Wadi El Rayan is a unique nature protectorate in Faiyum Governorate, Egypt, under the supervision of the Ministry of Environmental Affairs (EEAA).

History 
Wadi el Rayan is mentioned in Coptic sources as Pilihēy (), a salt lake west of Kalamoun where Samuel the Confessor liked to rest.

Geography

The valley of Wadi El-Rayan is an area of 1759 km2, 113 km2 of which are the dominating water body of the Wadi El Rayan lakes. It is located about 65 km southwest of Faiyum city and 80 km west of the Nile River. The Wadi has been used for man-made lakes from agricultural drainage which has made a reserve of the two separate Wadi El Rayan Lakes. The reserve is composed of a 50.90 km2 upper lake and a 62.00 km2 lower lake, with waterfalls between the two. Among the springs, there are three sulphur springs at the southern side of the lower lake, with extensive mobile sand dunes. Wadi El Rayan Waterfalls are considered to be the largest waterfalls in Egypt.

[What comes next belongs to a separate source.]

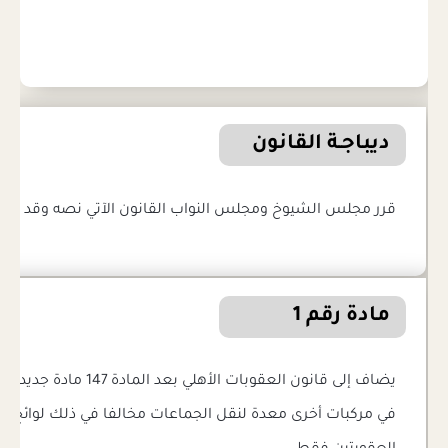
ديباجـة القانون
قرر مجلس الشيوخ ومجلس النواب القانون الآتي نصه وقد صدقن
مادة رقم 1
في مركبات أخرى معدة لنقل الجماعات مخالفا في ذلك لوائح الب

At the south and southeast of the springs is Gabal Manqueer Al Rayan, where marine fossils and archeological remains are found. Gabal Madwera, near the lower lake, is known for its extensive dune formations.

In the northwest is Wadi El Hitan, a protectorate containing fossils of extinct whales.

Flora and fauna
The vegetation is confined to inter-dune areas around springs and at the base of large dunes. The vegetation cover is made of 13 species of perennial plants and a few individuals of Calligonum comosum and Zygophyllum album.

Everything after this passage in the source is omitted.